Minnesota Representative Keith Ellison, who co-chairs the Congressional Progressive Caucus. (AP Photo/Haraz N. Ghanbari.)
Editor’s Note: Each week we cross-post an excerpt from Katrina vanden Heuvel’s column at the WashingtonPost.com. Read the full text of Katrina’s column here.
Last week in Washington was a tale of two budgets. One of them used popular, common-sense plans to create millions of jobs. The other had a battery of discredited ideas that would kill jobs and derail the recovery. Guess which one much of the mainstream media were chattering about?
On Tuesday, failed vice presidential nominee Rep. Paul Ryan (R-Wis.) unveiled this year’s version of his much-heralded “Ryan budget.” Like its past incarnations, this budget offers the kind of economic medicine that would kill the patient. While excluding some of Ryan’s politically toxic past schemes, such as Social Security privatization, it veers even farther to the right in crucial ways, caving to pressure from tea partyers who thought Ryan’s past efforts weren’t extreme enough. The congressman’s new effort includes a mad dash to completely eliminate the deficit within a decade, at a catastrophic cost: savage cuts to essential services and protections and the destruction of millions of jobs. As Europe reminds us again and again, austerity will only dig us deeper into recession.

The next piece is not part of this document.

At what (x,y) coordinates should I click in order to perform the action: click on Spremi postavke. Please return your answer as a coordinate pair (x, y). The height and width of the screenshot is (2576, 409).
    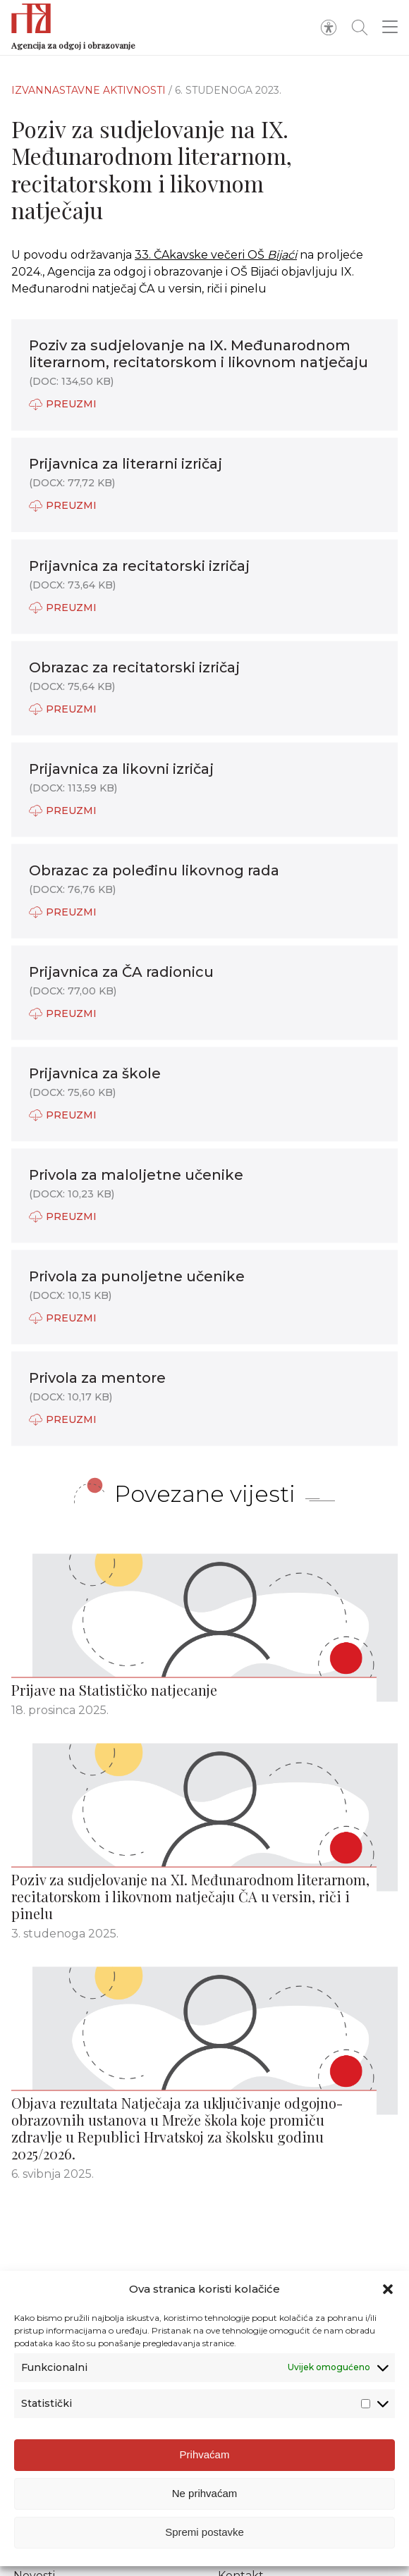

Ryan’s budget is cruel, deceptive and incomplete. Even as the Affordable Care Act and Medicare expansion are being embraced by reality-based Republican governors (or those, such as Florida’s Rick Scott, who are experiencing a momentary bout of poll-induced realism), Ryan stubbornly ignores Congressional Budget Office evidence that the ACA decreases the deficit. Even at a moment when we need the safety net more than ever, Ryan wants to shred and slash programsincluding Medicare, Medicaid, food stamps and domestic violence prevention. And even as Ryan coasts on his unearned reputation as a serious wonk, his budget math is full of holes. As The Atlantic’s Matthew O’Brienput it, this time “his magic asterisk needs to be even more magic.” Paul Krugman was less generous, calling Ryan’s successive plans “all smoke (I couldn’t even find any mirrors).”